Full-length estrogen receptor alpha and its ligand-binding domain adopt different conformations upon binding ligand.

The binding of ligand to a nuclear receptor causes conformational changes that can result in coactivator or corepressor recruitment and subsequent regulation of transcription. Several peptides have previously been identified that bind to the liganded estrogen receptor (ER). One interacting peptide, pepalphaII, was used in the present studies to assess the ability of ligands to induce spatial changes within both the full-length human estrogen receptor alpha (ER-alpha) and a truncated receptor containing the ligand-binding domain (LBD). pepalphaII interacted weakly with the full-length estrogen receptor alpha in the presence of both agonists and antagonists.

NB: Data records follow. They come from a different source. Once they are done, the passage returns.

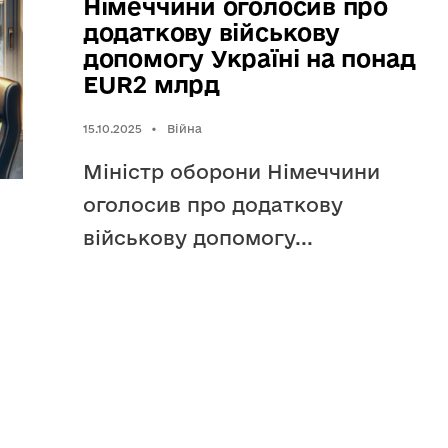
Німеччини оголосив про
додаткову військову
допомогу Україні на понад
EUR2 млрд
15.10.2025
•
Війна
Міністр оборони Німеччини
оголосив про додаткову
військову допомогу
...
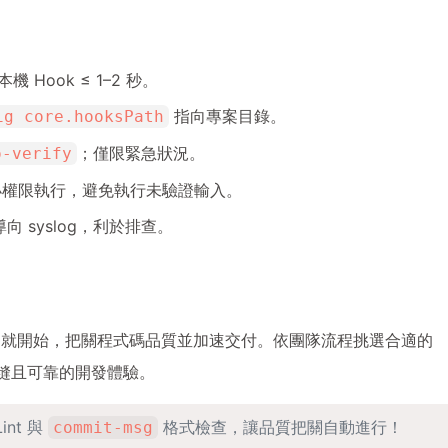
 Hook ≤ 1–2 秒。
指向專案目錄。
ig core.hooksPath
；僅限緊急狀況。
o-verify
腳本要最小權限執行，避免執行未驗證輸入。
出導向 syslog，利於排查。
就開始，把關程式碼品質並加速交付。依團隊流程挑選合適的
打造無縫且可靠的開發體驗。
int 與
格式檢查，讓品質把關自動進行！
commit-msg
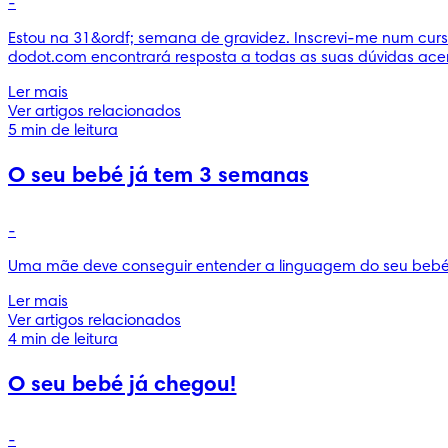
-
Estou na 31&ordf; semana de gravidez. Inscrevi-me num curs
dodot.com encontrará resposta a todas as suas dúvidas acer
Ler mais
Ver artigos relacionados
5 min de leitura
O seu bebé já tem 3 semanas
-
Uma mãe deve conseguir entender a linguagem do seu bebé. C
Ler mais
Ver artigos relacionados
4 min de leitura
O seu bebé já chegou!
-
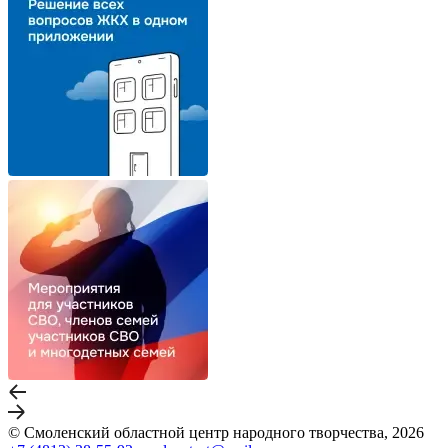
© Смоленский областной центр народного творчества, 2026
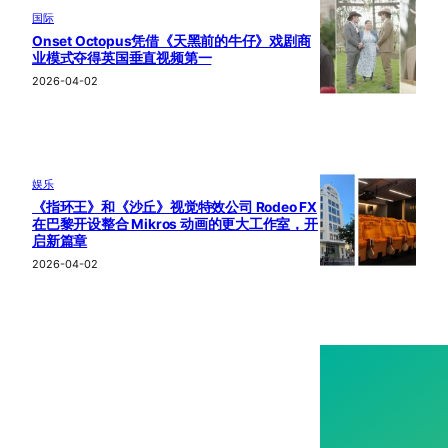
国际
Onset Octopus凭借《天黑前的牛仔》戏剧商
业模式夺得英国垂直视频第一
2026-04-02
娱乐
《指环王》和《沙丘》视觉特效公司 Rodeo FX
在巴黎开设整合 Mikros 动画的更大工作室，开
启新篇章
2026-04-02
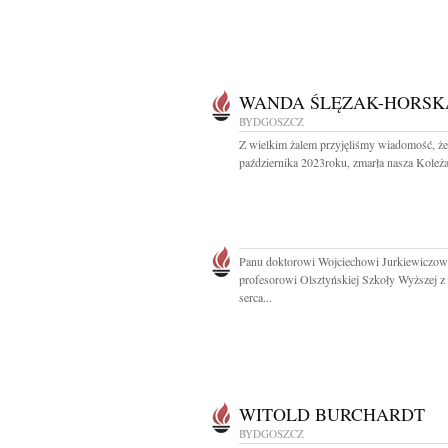
WANDA ŚLĘZAK-HORSK
BYDGOSZCZ
Z wielkim żalem przyjęliśmy wiadomość, że
października 2023roku, zmarła nasza Koleża
Panu doktorowi Wojciechowi Jurkiewiczow
profesorowi Olsztyńskiej Szkoły Wyższej z 
serca...
WITOLD BURCHARDT
BYDGOSZCZ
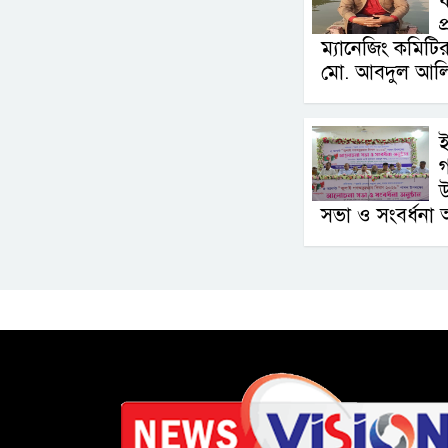
ফ
প
ম্যানেজিং কমিটি
মো. আবদুল আল
ই
গ
উ
সভা ও সংবর্ধনা অন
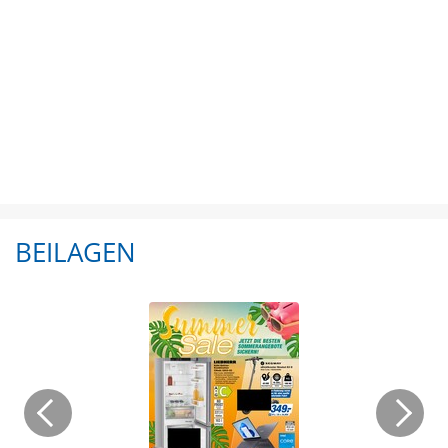
BEILAGEN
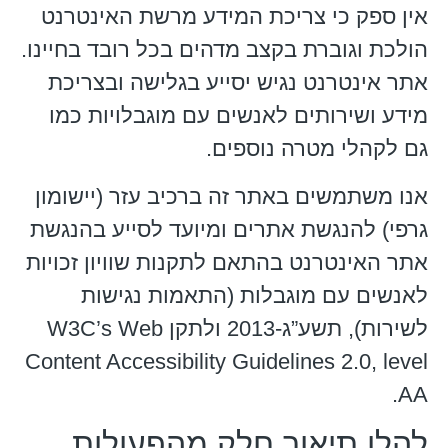
אין ספק כי צריכת המידע מרשת האינטרנט
הולכת וגוברת בקצב מדהים בכל רובד בחיינו.
אתר אינטרנט נגיש יסייע בגלישה ובצריכת
מידע ושירותים לאנשים עם מוגבלויות כמו
גם לקהלי מטרה נוספים.
אנו משתמשים באתר זה ברכיב עזר (יישומון
גרפי) להנגשת אתרים ומיועד לסייע בהנגשת
אתר האינטרנט בהתאם לתקנות שוויון זכויות
לאנשים עם מוגבלות (התאמות נגישות
לשירות), תשע”ג-2013 ולתקן W3C’s Web
Content Accessibility Guidelines 2.0, level
AA.
להלן תיאור חלק מהפעולות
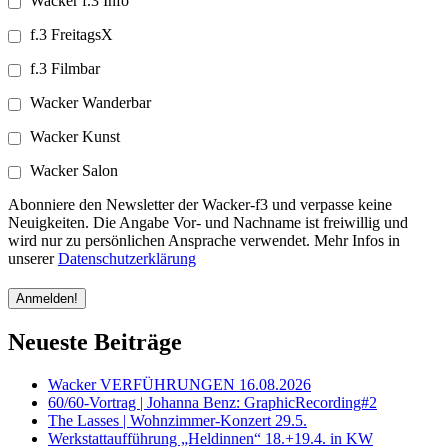
Wacker f.3 Info
f.3 FreitagsX
f.3 Filmbar
Wacker Wanderbar
Wacker Kunst
Wacker Salon
Abonniere den Newsletter der Wacker-f3 und verpasse keine
Neuigkeiten. Die Angabe Vor- und Nachname ist freiwillig und
wird nur zu persönlichen Ansprache verwendet. Mehr Infos in
unserer
Datenschutzerklärung
Neueste Beiträge
Wacker VERFÜHRUNGEN 16.08.2026
60/60-Vortrag | Johanna Benz: GraphicRecording#2
The Lasses | Wohnzimmer-Konzert 29.5.
Werkstattaufführung „Heldinnen“ 18.+19.4. in KW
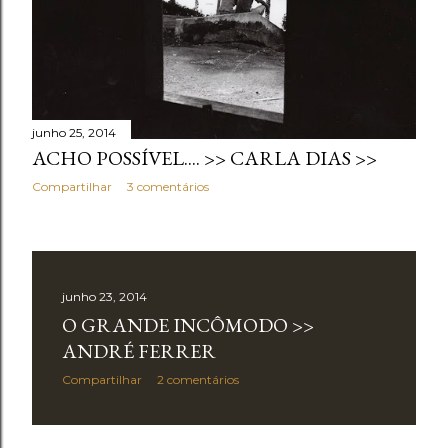
junho 25, 2014
ACHO POSSÍVEL.... >> CARLA DIAS >>
Compartilhar
3 comentários
junho 23, 2014
O GRANDE INCÔMODO >>
ANDRÉ FERRER
Compartilhar
2 comentários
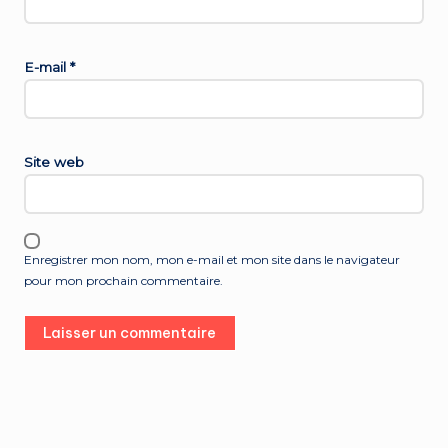
E-mail
*
Site web
Enregistrer mon nom, mon e-mail et mon site dans le navigateur
pour mon prochain commentaire.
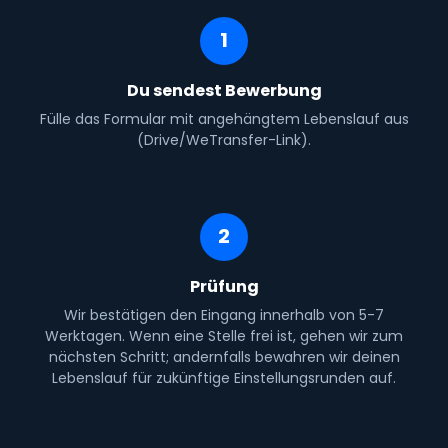
1
Du sendest Bewerbung
Fülle das Formular mit angehängtem Lebenslauf aus
(Drive/WeTransfer-Link).
2
Prüfung
Wir bestätigen den Eingang innerhalb von 5-7
Werktagen. Wenn eine Stelle frei ist, gehen wir zum
nächsten Schritt; andernfalls bewahren wir deinen
Lebenslauf für zukünftige Einstellungsrunden auf.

In contrast, the interaction of pepalphaII with the truncated receptor containing the ligand-binding domain was strongly induced by antagonists and only weakly induced by agonists. Thus, the same ligand can induce different spatial configurations of the full-length and ligand-binding domain of estrogen receptor alpha as measured by pepalphaII affinity. Crystal structures of nuclear hormone receptors solved to date have used ligand-binding domains and therefore may not accurately predict surface interaction domains present in the liganded full-length receptor. Furthermore, the ability of a ligand to induce a strong interaction of pepalphaII with the estrogen receptor alpha ligand-binding domain predicts that the ligand will have greater antagonist activity on the full-length receptor.